Nabuyongo Island

Geography
- Location: Lake Victoria
- Coordinates: 01°28′11″S 32°36′43″E﻿ / ﻿1.46972°S 32.61194°E
- Length: 12.7 km (7.89 mi)
- Width: 11.8 km (7.33 mi)

Administration
- Tanzania
- Region: Kagera Region
- District: Muleba District

Demographics
- Demonym: Goziban
- Languages: Kara & Swahili
- Ethnic groups: Haya people

= Nabuyongo Island =

Island in Mulemba, Kagera, Tanzania

Nabuyongo Island (Kisiwa cha Nabuyongo, in Swahili), also known as Goziba, is a freshwater island located in Lake Victoria. The island is administratively part of Muleba District in Kagera Region, Tanzania. The island is located in the middle of the lake with hundreds of fishermen stationed there and is also an area of meterological interest.
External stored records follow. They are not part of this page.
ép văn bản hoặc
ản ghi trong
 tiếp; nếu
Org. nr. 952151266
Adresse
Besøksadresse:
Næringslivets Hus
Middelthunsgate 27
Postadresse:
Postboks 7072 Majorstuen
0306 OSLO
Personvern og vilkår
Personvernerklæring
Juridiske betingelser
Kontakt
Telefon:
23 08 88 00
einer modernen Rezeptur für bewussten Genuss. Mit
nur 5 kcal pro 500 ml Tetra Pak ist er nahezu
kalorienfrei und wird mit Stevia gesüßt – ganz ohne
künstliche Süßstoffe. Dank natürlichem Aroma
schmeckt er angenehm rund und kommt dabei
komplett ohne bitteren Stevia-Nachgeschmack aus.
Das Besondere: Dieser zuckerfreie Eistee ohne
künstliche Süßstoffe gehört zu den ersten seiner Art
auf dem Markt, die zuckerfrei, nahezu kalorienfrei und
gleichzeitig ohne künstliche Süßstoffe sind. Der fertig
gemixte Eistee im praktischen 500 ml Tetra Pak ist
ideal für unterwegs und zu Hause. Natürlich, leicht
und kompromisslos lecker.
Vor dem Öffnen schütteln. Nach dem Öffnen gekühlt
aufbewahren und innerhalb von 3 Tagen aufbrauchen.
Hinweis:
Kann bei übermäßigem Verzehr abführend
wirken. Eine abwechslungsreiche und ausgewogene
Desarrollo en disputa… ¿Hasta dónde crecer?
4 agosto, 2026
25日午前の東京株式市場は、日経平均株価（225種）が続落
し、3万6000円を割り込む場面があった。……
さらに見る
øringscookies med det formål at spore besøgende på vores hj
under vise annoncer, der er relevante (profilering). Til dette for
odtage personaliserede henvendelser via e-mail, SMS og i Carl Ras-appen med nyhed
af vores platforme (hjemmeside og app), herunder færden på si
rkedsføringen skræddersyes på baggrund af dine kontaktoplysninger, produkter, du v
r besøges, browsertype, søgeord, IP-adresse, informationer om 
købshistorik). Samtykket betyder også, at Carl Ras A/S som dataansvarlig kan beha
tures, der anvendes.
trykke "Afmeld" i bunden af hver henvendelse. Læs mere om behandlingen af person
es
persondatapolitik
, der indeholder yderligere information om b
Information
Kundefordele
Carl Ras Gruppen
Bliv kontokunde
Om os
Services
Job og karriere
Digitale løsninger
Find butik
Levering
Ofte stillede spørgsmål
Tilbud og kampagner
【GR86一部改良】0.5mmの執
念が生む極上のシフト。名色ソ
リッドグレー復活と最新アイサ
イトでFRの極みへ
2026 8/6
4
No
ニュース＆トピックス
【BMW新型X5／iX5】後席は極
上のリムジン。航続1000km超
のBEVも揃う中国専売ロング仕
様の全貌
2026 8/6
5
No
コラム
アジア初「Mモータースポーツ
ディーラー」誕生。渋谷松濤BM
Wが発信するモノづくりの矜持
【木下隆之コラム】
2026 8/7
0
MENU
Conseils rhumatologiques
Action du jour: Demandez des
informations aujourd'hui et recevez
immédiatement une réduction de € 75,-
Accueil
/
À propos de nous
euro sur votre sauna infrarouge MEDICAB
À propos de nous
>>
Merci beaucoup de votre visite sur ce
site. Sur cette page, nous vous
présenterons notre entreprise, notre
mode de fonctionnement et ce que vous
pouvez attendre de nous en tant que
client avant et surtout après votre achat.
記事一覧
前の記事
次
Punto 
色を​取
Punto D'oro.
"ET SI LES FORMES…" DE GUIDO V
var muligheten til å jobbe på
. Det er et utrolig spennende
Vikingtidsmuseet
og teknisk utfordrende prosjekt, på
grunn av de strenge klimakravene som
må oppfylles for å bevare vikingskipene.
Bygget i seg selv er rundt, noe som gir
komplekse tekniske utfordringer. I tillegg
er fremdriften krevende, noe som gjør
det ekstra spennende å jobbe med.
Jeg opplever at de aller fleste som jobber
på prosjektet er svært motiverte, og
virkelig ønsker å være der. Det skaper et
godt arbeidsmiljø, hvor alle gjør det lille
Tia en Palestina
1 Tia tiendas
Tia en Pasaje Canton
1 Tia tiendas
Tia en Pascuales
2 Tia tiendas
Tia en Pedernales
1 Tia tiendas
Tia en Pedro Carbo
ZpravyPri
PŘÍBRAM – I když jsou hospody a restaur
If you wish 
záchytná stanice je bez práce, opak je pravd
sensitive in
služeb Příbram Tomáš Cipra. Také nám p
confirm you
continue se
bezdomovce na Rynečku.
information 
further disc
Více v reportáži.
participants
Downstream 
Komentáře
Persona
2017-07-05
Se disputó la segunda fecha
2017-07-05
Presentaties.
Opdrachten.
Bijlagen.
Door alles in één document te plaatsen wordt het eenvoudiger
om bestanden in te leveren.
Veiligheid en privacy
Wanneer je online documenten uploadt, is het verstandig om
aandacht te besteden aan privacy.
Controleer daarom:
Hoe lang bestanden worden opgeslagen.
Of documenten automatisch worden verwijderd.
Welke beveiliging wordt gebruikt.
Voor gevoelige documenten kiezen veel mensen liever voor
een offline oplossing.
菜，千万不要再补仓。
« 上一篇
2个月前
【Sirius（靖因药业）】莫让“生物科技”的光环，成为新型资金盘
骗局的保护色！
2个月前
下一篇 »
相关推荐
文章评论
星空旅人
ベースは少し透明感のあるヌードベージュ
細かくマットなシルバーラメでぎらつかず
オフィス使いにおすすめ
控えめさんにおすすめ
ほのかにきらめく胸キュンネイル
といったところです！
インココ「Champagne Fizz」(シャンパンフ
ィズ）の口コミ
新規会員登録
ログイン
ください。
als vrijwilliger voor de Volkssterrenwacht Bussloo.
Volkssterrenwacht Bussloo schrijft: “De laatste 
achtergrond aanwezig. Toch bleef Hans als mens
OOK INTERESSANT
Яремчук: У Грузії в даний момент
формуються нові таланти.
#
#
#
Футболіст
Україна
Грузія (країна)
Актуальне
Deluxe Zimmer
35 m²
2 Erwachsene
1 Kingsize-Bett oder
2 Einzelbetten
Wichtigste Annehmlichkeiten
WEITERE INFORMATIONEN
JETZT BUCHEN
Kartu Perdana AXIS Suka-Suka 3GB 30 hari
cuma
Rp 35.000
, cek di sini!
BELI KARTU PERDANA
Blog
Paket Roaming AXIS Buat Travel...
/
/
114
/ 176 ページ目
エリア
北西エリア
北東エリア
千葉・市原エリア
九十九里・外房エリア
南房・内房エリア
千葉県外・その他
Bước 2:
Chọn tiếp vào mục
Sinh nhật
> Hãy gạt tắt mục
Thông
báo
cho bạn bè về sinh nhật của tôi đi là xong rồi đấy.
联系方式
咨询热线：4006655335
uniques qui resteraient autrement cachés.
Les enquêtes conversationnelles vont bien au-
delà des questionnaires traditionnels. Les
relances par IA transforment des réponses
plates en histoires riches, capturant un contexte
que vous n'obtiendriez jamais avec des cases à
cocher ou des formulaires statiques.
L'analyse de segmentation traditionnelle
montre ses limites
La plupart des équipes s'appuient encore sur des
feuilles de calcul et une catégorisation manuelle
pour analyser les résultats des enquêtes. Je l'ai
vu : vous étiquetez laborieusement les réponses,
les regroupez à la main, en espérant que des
During the First World War it was the site of World War I naval action between British and German lake steamers. Data from small Nabuyonge Island, in the middle of the lake, indicates that the island receives an average of more than 3000 mm of precipitation annually, making it one of the wettest in Africa. Compared to comparable coastal or island stations in the lake, this value is about 30% higher.